23. Hypopigmentation conditions (example, albinism and vitiligo).
24. Known or suspected history of drug or alcohol dependency or abuse within 2 years,
current use of recreational drugs or a positive urine drug test.
25. Planned surgery that requires general, spinal, or epidural anesthesia that would take
place during the study.
26. Participation in any other interventional clinical study related to cognitive
impairment within 6 months before Screening unless it can be documented that the
participant was in a placebo treatment arm.

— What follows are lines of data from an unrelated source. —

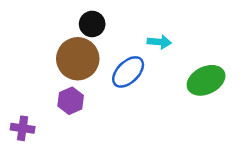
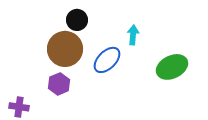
cyan arrow: (159, 42) -> (133, 35), turned -90

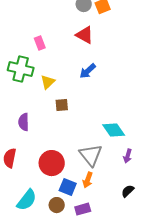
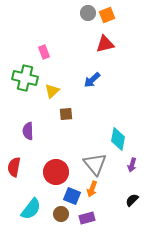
red triangle: (85, 35) -> (105, 44), moved, turned -42
cyan diamond: (114, 130) -> (118, 139), turned 45

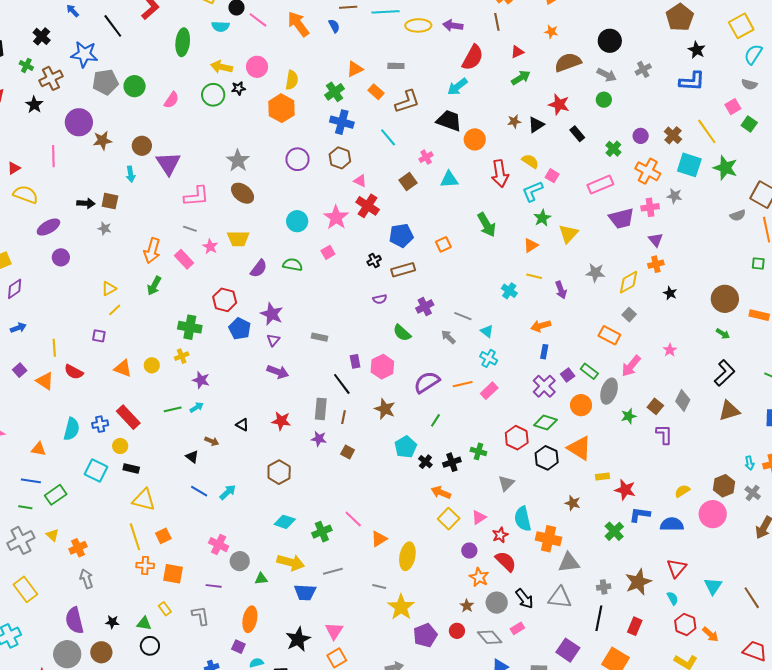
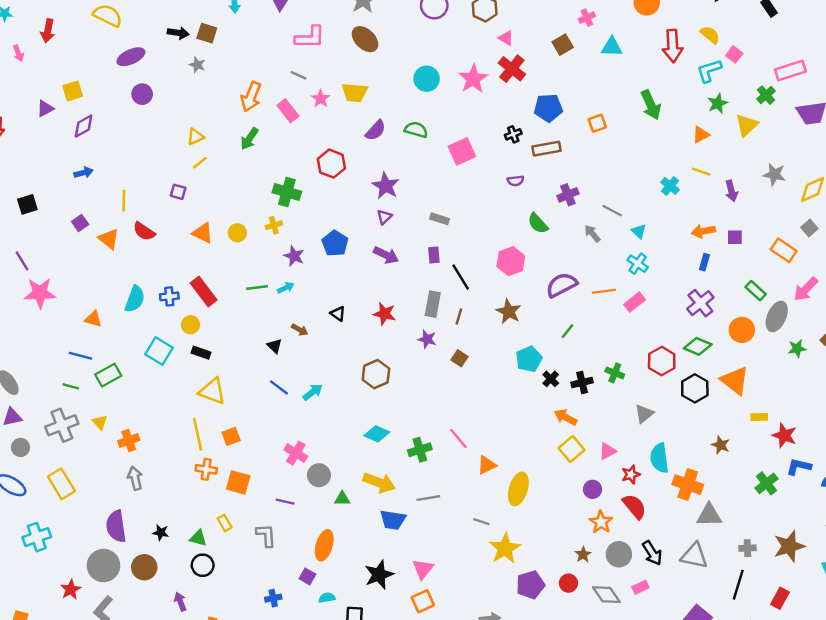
green cross: (613, 149) -> (766, 95), moved
pink square: (328, 252) -> (462, 151), moved, size x1.6
blue pentagon: (240, 329) -> (335, 243), moved
purple rectangle: (355, 361) -> (434, 255), moved
purple square: (568, 375) -> (735, 237), moved, turned 32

27. Currently enrolled in another clinical study or used any investigational drug or
device within 60 days or 5 half-lives of the investigational medication (whichever is
longer) proceeding informed consent.
28. Hypersensitivity to the study drug or any of the excipients or to other Beta Secretase
Cleaving Enzyme (BACE) inhibitors, or to the PET tracer, or components of its
formulation.
29. Females who are lactating or pregnant. Females of childbearing potential who do not
agree to adhere to the protocol specified methods for avoiding pregnancy.
30. Males who do not meet the protocol requirements for avoiding their partners becoming
pregnant. Sperm donation is not permitted.